Whether it is caused by the fact that I have six kids, have a daily amount of stress and chaos, am on artificial thyroid hormone after losing my thyroid to cancer, or am a natural blonde, I have a serious problem remembering things. Important things, like my kids’ names, my married name and anything I use on a daily basis can slip through my mind like water ……………
I read on an Internet forward that this disease, common primarily to women, has been duly dubbed the Noun Deficiency Disease.
One morning I was trying to tell my husband he needed to use a salve on a sore spot. Not recalling the name, I simply described it as “the stuff like Vaseline, but with medicine.”
With instant recognition, his eyes lit up. “Oh, do you mean Neosporin?” he laughed, waving his hands above his head like an excited game show winner. The game works with another adult. With children it is another matter.
While trying to find a missing item, I might not be able to remember the name of it, and what ensues is a combination of 20 Questions and Charades with my children.
“Has anybody seen that long, skinny yellow thing of mine? It was right there on there on the counter.”
If I don’t get any response, I add more detail.
“You know, it is poky on one end to write and squishy on the other end to erase.”
Even though it never seems to help, I repeat things with more animation, velocity and volume hoping to improve my chances of assistance. Ya’ know, same song, second verse, a little bit louder, a little bit worse?
“I know you have all seen it, it was right there. That yellow long yellow thing, who touched it?”
After the next 16 questions, interspersed with wild pointing and apt descriptions, someone will finally come up with the name of it. They offer the name in a voice tinged with pride and disdain, surprised that this woman, who ages daily before their very eyes, cannot remember the name of something as simple as a pencil. But, even though they know the NAME, nobody can ever remember which one of them touched it and where it might be.
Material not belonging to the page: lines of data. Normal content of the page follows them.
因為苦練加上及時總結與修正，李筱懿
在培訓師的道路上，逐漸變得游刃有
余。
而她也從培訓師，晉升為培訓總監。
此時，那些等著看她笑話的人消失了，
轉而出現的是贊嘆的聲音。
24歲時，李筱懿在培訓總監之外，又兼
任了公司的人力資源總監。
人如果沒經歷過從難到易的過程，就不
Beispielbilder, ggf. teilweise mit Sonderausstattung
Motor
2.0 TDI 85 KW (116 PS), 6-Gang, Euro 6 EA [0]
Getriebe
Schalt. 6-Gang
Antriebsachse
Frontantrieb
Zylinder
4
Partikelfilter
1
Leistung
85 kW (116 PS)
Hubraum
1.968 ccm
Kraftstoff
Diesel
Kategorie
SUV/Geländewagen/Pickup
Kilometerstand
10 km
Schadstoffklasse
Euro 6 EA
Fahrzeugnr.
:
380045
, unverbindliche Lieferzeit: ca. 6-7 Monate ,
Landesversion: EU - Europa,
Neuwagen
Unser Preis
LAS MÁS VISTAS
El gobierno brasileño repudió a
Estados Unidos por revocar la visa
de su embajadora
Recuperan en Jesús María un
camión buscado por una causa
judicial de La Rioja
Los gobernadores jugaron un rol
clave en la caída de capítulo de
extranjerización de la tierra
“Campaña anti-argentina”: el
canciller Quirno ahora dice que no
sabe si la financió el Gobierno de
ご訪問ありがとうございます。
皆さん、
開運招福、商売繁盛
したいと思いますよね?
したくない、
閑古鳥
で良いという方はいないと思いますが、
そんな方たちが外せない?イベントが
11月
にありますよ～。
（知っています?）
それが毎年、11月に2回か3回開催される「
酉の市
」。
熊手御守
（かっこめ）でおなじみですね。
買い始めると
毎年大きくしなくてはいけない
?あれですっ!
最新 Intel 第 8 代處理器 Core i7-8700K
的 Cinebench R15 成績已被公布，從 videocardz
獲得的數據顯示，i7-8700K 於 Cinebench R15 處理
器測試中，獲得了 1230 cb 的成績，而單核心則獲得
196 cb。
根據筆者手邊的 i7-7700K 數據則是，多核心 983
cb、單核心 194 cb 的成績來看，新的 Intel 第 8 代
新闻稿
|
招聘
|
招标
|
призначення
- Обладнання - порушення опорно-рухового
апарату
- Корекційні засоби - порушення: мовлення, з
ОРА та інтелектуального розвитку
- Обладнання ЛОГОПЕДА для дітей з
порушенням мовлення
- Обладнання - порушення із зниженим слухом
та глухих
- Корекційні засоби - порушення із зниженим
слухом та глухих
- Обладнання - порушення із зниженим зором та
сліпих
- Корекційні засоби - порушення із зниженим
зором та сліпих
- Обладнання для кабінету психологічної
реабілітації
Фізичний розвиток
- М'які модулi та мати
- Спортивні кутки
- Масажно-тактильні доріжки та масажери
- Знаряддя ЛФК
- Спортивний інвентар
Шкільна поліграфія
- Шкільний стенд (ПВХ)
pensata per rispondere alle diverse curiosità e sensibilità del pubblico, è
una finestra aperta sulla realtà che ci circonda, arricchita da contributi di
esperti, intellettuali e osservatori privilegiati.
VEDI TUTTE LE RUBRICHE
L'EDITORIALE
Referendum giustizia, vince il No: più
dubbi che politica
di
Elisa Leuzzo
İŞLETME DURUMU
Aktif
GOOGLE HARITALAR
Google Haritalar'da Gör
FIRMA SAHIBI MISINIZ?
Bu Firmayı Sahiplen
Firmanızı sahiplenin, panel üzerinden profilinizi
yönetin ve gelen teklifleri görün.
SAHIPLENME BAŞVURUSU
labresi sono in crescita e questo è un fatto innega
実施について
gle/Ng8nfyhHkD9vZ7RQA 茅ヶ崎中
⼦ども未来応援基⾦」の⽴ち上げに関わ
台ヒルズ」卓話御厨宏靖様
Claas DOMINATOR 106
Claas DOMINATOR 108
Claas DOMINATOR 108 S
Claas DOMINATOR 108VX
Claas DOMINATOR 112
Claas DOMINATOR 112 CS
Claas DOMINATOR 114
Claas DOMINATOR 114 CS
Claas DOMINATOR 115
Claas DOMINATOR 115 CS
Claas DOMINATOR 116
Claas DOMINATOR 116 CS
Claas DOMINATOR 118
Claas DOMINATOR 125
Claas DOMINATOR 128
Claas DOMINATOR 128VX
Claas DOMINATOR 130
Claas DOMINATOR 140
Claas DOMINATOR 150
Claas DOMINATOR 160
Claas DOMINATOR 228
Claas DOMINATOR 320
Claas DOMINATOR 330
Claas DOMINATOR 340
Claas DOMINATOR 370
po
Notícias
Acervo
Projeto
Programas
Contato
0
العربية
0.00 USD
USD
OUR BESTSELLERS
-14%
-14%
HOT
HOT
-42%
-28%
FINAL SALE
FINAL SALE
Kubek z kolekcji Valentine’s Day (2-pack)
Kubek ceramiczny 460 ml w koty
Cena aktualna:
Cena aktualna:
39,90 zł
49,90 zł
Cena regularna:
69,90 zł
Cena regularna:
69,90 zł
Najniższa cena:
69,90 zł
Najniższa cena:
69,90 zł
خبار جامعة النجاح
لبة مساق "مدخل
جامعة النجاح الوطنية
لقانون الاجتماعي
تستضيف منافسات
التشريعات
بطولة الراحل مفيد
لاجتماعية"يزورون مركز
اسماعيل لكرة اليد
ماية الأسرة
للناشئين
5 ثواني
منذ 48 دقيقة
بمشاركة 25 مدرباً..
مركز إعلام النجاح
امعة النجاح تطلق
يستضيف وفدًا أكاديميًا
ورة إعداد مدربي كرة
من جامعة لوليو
However, despite the fact that they are all secretly convinced that they are far superior to their mother, they are the ones who absolutely cannot function in life unless the proper name is given to the item. I, at least, can function with a definition. No matter their supposed IQ level, they simply cannot grasp the concept of finding “my cutty things, you know those things for cutting fabric’ or “that plastic box we keep in the garage that keeps warm things warm and cold things cold” without having the absolute word given in Webster’s dictionary, even though I supplied a generous definition.
What further complicates matters is the fact that the contestants refuse to play the game just because they aren’t called by the correct name. If they were supposed to be called by a certain name, it would have been tatooed on their foreheads at birth. I figure if they are anywhere near me, they are obligated to be contestants in this Proper Noun Restoration Project. They have the audacity to be offended just because I try out three or four names, including those of their siblings, my siblings and past pets, until I hit on the right one.
I know that I could ask for my “thing that I ride with two wheels, and a seat, and you pedal it” and they all would be stumped. Only the 6 year old, if she is listening, might be able to shout out, “I know – it’s a bike!”
Then, and only then, can the next phase of the game show begin. The first phase is only to remember the name for Mom. The winners are then unwillingly shuffled into the next phases of discovering the actual intent of the charades in the first place….
” Who Touched It?” ….then,
” Why?”
….and
“WHERE IS IT NOW?”
My PENCIL! Where is my PENCIL?!?!?!?!?